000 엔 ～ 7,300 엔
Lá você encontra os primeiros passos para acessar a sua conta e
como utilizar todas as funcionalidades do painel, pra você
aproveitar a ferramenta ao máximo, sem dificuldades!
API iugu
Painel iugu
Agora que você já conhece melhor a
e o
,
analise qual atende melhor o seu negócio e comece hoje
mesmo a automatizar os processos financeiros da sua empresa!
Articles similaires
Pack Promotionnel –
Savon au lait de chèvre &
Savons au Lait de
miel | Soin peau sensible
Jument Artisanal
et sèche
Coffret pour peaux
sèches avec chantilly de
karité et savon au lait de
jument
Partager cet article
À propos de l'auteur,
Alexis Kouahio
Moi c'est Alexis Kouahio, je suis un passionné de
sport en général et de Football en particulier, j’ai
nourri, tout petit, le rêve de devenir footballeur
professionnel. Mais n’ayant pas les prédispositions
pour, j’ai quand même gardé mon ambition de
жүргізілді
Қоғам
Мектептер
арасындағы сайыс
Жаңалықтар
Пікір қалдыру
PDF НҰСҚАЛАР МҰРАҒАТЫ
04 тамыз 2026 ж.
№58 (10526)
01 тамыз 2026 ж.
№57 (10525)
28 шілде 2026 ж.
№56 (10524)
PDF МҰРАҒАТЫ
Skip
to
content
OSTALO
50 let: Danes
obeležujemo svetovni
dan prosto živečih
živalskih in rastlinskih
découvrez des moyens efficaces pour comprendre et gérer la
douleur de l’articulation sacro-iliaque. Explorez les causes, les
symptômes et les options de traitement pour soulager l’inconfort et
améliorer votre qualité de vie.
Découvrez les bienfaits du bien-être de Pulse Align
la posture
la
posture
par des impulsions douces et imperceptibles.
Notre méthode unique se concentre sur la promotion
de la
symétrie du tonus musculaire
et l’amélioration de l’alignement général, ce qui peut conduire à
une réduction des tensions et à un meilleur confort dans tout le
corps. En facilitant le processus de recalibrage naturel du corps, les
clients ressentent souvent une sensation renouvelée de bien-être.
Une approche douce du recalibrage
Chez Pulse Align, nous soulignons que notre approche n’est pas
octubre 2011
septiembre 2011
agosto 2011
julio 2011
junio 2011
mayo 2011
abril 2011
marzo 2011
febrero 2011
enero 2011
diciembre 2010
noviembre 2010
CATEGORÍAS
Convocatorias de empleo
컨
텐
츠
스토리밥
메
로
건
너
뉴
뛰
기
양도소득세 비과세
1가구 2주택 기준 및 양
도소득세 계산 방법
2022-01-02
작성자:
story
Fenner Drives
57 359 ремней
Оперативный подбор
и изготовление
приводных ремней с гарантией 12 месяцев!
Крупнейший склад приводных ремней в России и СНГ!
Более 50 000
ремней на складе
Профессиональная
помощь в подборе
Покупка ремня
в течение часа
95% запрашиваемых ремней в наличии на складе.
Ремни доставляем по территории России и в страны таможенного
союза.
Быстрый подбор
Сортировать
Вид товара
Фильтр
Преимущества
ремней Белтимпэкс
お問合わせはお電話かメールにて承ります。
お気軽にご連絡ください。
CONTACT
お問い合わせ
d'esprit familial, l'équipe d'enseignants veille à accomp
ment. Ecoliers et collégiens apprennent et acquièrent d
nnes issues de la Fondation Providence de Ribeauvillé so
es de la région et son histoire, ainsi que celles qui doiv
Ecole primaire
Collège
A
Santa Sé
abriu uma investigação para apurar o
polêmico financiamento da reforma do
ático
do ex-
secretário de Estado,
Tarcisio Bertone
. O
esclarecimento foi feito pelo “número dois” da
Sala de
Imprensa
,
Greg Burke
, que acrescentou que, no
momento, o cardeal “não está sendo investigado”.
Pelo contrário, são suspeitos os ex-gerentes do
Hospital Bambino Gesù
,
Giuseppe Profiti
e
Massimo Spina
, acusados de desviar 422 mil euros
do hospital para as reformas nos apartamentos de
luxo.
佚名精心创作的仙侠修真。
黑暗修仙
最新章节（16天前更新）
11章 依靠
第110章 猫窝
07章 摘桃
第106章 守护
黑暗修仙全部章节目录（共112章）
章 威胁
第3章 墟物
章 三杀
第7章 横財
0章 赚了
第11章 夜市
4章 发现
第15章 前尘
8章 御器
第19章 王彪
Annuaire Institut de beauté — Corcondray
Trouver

────────────────────

• What the exercise asks:
All lines of the material that contain the word "Alexis" should be listed.

• Task solution:
Alexis Kouahio
Moi c'est Alexis Kouahio, je suis un passionné de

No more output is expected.